• **EXERCISE**:
Go through the data below and copy it exactly, skipping every picture.

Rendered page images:
BEGIN
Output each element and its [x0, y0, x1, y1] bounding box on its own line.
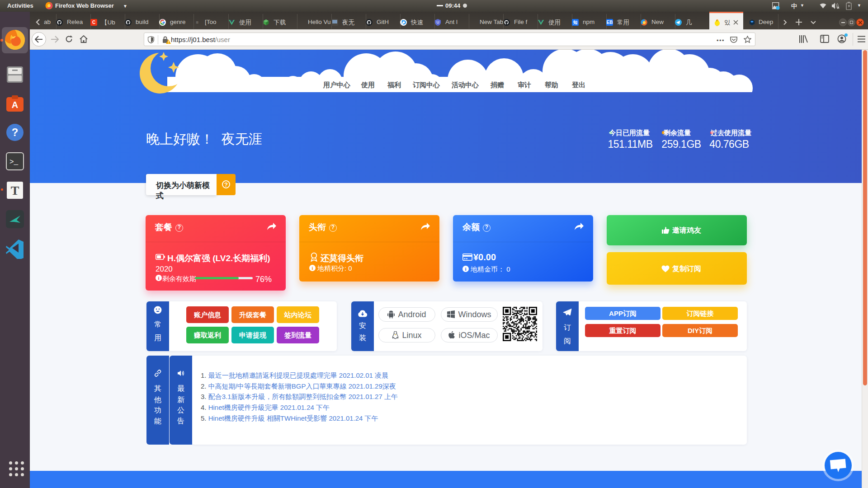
- svg-text:U: U: [436, 20, 439, 24]
- svg-text:T: T: [11, 183, 19, 197]
- svg-text:>_: >_: [9, 158, 19, 166]
- svg-text:A: A: [12, 100, 18, 110]
- svg-text:?: ?: [12, 126, 19, 138]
END
• **EXERCISE ANSWER**:
Output each element and its [x0, y0, x1, y1] bounding box on its own line.
- svg-text:U: U: [436, 20, 439, 24]
- svg-text:T: T: [11, 183, 19, 197]
- svg-text:>_: >_: [9, 158, 19, 166]
- svg-text:A: A: [12, 100, 18, 110]
- svg-text:?: ?: [12, 126, 19, 138]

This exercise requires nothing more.